PROBLEM DETAILS:
Within the data below, find the string "estuario" and return each line where it occurs.

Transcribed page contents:
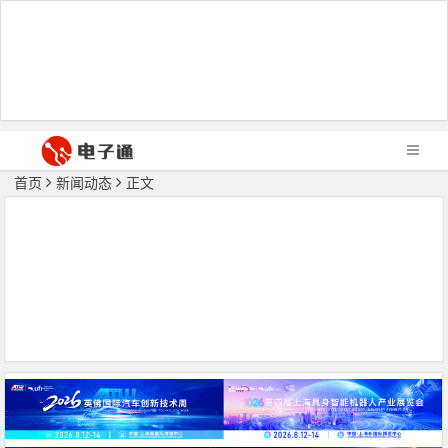
首页
新闻动态
正文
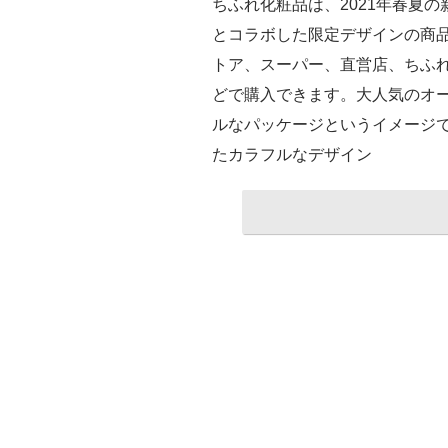
ちふれ化粧品は、2021年春夏の
とコラボした限定デザインの商品
トア、スーパー、直営店、ちふ
どで購入できます。大人気のオ
ルなパッケージというイメージ
たカラフルなデザイン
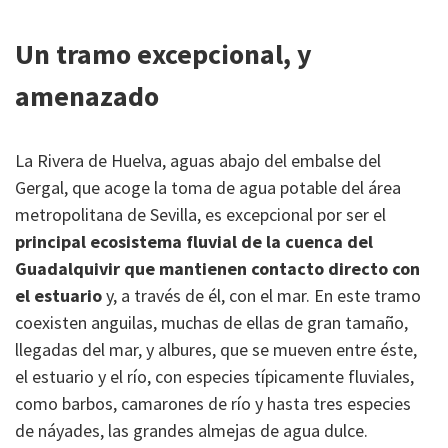
Un tramo excepcional, y
amenazado
La Rivera de Huelva, aguas abajo del embalse del
Gergal, que acoge la toma de agua potable del área
metropolitana de Sevilla, es excepcional por ser el
principal ecosistema fluvial de la cuenca del
Guadalquivir
que mantienen contacto directo con
el estuario
y, a través de él, con el mar. En este tramo
coexisten anguilas, muchas de ellas de gran tamaño,
llegadas del mar, y albures, que se mueven entre éste,
el estuario y el río, con especies típicamente fluviales,
como barbos, camarones de río y hasta tres especies
de náyades, las grandes almejas de agua dulce.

OUTPUT BELOW:
el estuario
el estuario y el río, con especies típicamente fluviales,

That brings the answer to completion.